= The task =
This exercise calls for every line of the data below with the string "screenshot" in it.

Data shown: Begin

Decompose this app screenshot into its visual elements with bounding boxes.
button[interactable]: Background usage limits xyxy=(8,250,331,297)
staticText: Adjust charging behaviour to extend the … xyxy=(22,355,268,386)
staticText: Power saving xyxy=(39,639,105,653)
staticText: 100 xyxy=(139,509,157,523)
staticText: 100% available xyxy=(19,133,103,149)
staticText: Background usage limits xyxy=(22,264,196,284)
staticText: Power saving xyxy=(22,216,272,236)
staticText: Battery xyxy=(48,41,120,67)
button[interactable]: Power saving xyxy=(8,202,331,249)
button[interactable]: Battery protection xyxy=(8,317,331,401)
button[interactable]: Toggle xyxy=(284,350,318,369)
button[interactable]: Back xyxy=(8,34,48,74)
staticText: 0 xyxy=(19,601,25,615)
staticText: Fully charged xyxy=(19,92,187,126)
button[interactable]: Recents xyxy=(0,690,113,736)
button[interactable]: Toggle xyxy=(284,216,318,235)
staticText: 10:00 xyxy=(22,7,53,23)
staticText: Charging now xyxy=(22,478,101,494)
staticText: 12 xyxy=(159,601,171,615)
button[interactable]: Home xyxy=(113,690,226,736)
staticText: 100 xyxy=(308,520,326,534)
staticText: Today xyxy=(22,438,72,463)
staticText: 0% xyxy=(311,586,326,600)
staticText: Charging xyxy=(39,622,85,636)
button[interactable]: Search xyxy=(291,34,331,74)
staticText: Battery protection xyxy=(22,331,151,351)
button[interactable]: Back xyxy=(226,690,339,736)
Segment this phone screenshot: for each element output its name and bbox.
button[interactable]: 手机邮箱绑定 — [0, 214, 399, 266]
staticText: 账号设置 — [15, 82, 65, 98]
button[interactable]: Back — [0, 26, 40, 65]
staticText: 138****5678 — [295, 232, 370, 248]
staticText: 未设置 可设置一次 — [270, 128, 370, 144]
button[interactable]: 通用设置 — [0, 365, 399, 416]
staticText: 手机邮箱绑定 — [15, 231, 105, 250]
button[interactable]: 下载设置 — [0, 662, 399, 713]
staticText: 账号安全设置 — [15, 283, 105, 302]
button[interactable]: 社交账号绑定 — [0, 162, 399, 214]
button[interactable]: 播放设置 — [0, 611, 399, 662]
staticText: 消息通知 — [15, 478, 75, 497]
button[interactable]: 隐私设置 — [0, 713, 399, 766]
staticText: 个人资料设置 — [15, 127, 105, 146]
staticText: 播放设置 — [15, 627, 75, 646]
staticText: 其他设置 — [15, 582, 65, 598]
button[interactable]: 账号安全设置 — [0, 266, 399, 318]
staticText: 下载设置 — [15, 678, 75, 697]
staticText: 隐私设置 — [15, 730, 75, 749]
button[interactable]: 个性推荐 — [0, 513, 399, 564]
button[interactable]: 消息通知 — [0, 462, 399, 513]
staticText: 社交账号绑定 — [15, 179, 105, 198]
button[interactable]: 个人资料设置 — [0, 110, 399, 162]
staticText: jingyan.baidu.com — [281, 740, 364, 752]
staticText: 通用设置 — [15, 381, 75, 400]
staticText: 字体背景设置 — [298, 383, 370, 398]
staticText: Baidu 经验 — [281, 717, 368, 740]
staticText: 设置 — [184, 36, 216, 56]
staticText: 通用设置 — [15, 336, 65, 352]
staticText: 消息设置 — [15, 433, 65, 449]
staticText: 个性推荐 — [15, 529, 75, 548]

Data shown: End
Data shown: Begin

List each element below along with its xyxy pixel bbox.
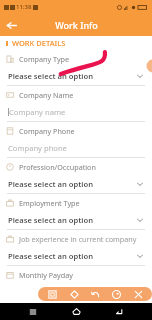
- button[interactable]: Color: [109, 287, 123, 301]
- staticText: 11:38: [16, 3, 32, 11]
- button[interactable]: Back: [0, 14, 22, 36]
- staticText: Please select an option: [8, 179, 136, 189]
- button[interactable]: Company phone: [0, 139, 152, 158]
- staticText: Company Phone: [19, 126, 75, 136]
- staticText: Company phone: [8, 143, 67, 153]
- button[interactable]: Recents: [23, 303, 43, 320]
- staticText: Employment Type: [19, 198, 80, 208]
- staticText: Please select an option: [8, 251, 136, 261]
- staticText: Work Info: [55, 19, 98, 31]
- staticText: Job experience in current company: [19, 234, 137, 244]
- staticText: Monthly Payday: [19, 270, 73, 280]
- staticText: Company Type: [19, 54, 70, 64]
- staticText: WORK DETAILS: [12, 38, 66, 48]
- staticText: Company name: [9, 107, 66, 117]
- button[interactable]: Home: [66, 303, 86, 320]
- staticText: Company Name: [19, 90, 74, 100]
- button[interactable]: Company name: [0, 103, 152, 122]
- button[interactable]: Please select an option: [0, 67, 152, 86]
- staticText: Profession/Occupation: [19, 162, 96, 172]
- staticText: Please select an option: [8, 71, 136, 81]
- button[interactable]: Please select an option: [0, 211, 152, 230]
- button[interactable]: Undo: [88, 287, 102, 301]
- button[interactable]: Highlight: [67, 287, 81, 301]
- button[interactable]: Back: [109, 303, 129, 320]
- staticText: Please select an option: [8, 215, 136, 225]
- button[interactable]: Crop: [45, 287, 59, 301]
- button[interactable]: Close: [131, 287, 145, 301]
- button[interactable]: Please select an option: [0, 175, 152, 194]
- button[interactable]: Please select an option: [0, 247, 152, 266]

Data shown: End
Data shown: Begin

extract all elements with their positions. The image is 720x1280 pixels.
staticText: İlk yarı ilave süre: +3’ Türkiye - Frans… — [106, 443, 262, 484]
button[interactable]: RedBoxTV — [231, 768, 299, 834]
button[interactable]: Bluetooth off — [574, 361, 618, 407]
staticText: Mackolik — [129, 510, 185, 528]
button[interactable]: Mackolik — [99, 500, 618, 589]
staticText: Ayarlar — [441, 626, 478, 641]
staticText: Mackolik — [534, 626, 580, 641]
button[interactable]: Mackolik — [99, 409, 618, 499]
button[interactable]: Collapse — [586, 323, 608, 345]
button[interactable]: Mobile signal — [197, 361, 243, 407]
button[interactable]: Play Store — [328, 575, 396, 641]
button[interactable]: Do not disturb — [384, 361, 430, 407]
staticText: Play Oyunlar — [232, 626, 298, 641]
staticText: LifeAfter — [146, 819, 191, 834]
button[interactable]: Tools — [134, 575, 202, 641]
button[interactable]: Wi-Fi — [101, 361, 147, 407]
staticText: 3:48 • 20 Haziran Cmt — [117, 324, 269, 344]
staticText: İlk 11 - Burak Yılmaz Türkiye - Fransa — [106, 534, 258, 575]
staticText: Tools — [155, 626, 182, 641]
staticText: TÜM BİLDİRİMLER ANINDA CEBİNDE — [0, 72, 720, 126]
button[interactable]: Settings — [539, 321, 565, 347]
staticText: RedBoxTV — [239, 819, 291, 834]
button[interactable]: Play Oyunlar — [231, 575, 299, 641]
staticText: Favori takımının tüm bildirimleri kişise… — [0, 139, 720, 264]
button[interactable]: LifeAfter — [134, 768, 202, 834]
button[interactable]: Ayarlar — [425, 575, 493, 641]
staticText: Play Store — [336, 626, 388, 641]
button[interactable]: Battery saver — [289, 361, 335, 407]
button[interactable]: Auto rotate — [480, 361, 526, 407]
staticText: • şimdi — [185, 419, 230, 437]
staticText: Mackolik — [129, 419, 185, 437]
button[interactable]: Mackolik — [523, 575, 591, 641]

Data shown: End

= Exercise answer =
Decompose this app screenshot into its visual elements with bounding boxes.
Segment this phone screenshot: for each element output its name and bbox.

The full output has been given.